ICE Progress
#11
Originally Posted by MacGyver,May 17 2006, 08:10 AM
I didn't look at the pdf linked, but make sure the "roofing" stuff you're getting isn't giving off tar fumes...nasty stuff will kill brain cells more quickly than crack cocaine.
http://www.polyguardproducts.com/MSD..._laminates.pdf
This stuff is 100% functionally identical, at 1/4 the cost. I doubt Elemental Designs manufactures all their own damping material.
#13
#17
Originally Posted by RXDI,May 18 2006, 07:08 PM
He concludes that Peel and Seel is identical to eDead V.1, but that there is a possibility of the stuff falling off over time. I used to rub down the panels with denatured alcohol before applying deadener, just to clean off any oils. It's hard for me to believe that the deadener will fall off, the stuff is nasty sticky, but then again, I never went back and looked after a few years...
Quoted from http://www.sounddeadenershowdown.com/which/
"What are these things made of?
This is at the heart of the matter. There are three basic compounds used for the adhesive layer of these products:
SBR(styrene-butadiene-rubber)/Asphalt
This is the least expensive material to use. It is predominantly asphalt with a latex polymer, the SBR part, added for stability. Asphalt has one virtue. It is cheap. They make roads out of it. Unfortunately, it has several negative features that limit its usefulness for our purposes. It melts at a relatively low temperature. It becomes brittle at a relatively high temperature. Both states are bad for us. Optimum viscoelasticity requires that the material not be liquid or solid. Basic mass loading requires that the material adhere to the surface we want it to. If it melts, it will fall off vertical or inverted surfaces. If it becomes brittle, it is susceptible to detaching under normal vibrations.
The rubber compound is added to the asphalt to stabilize it. SBR/asphalt melts at a higher temperature and becomes brittle at a lower temperature than plain or "neat" asphalt. This doesn't completely solve the problem. SBR is subject to long term deterioration at temperatures that are possible in a car.
When I started this investigation, one of my primary objectives was to figure out why so many people seemed to have trouble with their mat falling off. If you search the Web for sound deadener falling off, you will see lots of cases of asphalt mats failing and no failures that I have been able to find involving butyl based mats. It just isn't possible that user error would be so neatly divided.
I looked at the specifications for products developed for roofing, which many of the products in this category began life as, I saw the problem. Roofing materials are designed to withstand temperatures of 158
#18
Thanks Chiung..
For me there were to many to choose from. So I had norrowed it down to eDead and FatMat. I found eDead for $.60 a sq ft, so that was my deciding factor.
I wish I had consulted with you first though, lol.
#20
Originally Posted by jcarlton,May 17 2006, 08:30 AM
That looks great Josh. It will help you more than you know. Do under the plastic cover that the convertable top lays down on and get a roof mat. You get a lot of noise there.

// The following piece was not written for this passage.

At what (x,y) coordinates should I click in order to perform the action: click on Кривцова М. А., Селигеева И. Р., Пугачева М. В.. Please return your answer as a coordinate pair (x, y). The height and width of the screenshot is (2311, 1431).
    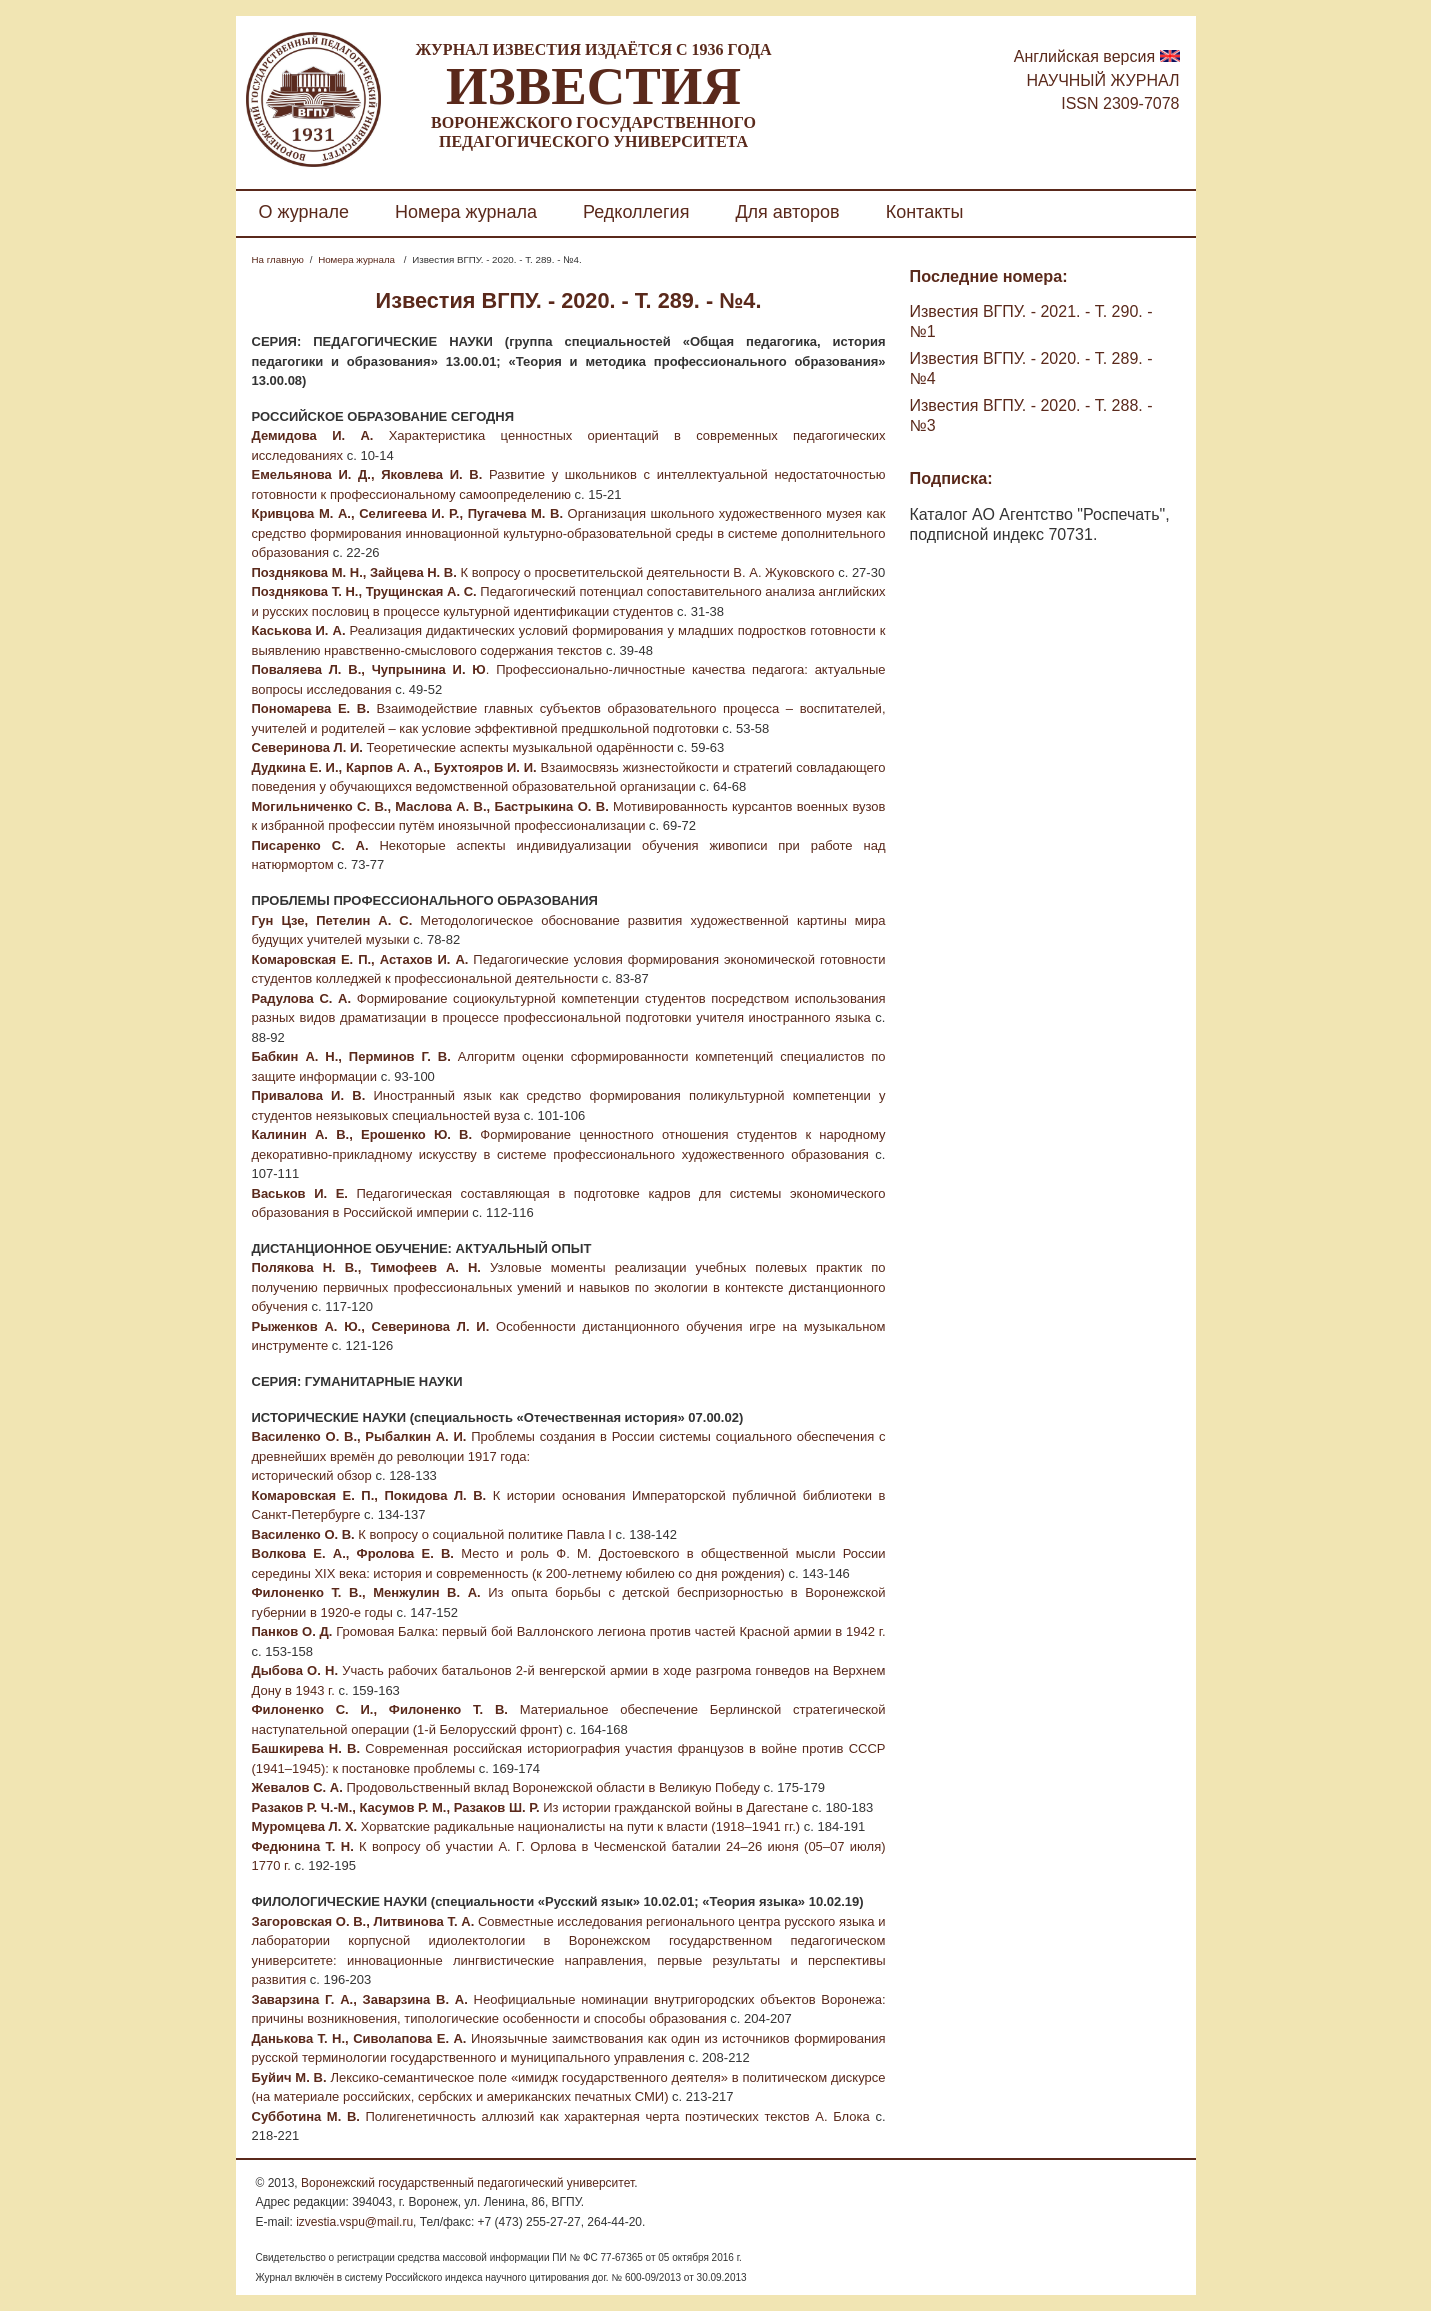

As far as bass. I am still waiting for someone to make a good sub for the trunk. A ported box mounts where the spare tire does and vents into the cabin. All the trunk subs I have heard give you the feel but distort the sound of the bass because it is in the trunk. You might as well get some bass shakers and put some 6in behind the seat.
As far as bass. I am still waiting for someone to make a good sub for the trunk. A ported box mounts where the spare tire does and vents into the cabin. All the trunk subs I have heard give you the feel but distort the sound of the bass because it is in the trunk. You might as well get some bass shakers and put some 6in behind the seat.
This problem is somewhat solved by cutting a hole in the top tray. This "ports" the sub into the cabin, and prevents some of the top tray rattle. I cut my holes directly above my amp to enable the fans to cool rapidly. My system is massively overpowered, so this may be overkill, but i'm sure it helps when really driving the system. ( I hate the sound of clipping amps.) People that have listened are impressed.
Modifry, and a few other's have mounted a Sub inthe passenger footwell. This seems to be the best solution to an incabin sub set-up. Putting a sub in the spare well would be difficult but might work as an excellent solution.
I can also attest to Chiung's knowledge. His has the only home system I have been jealous of in about 5 years.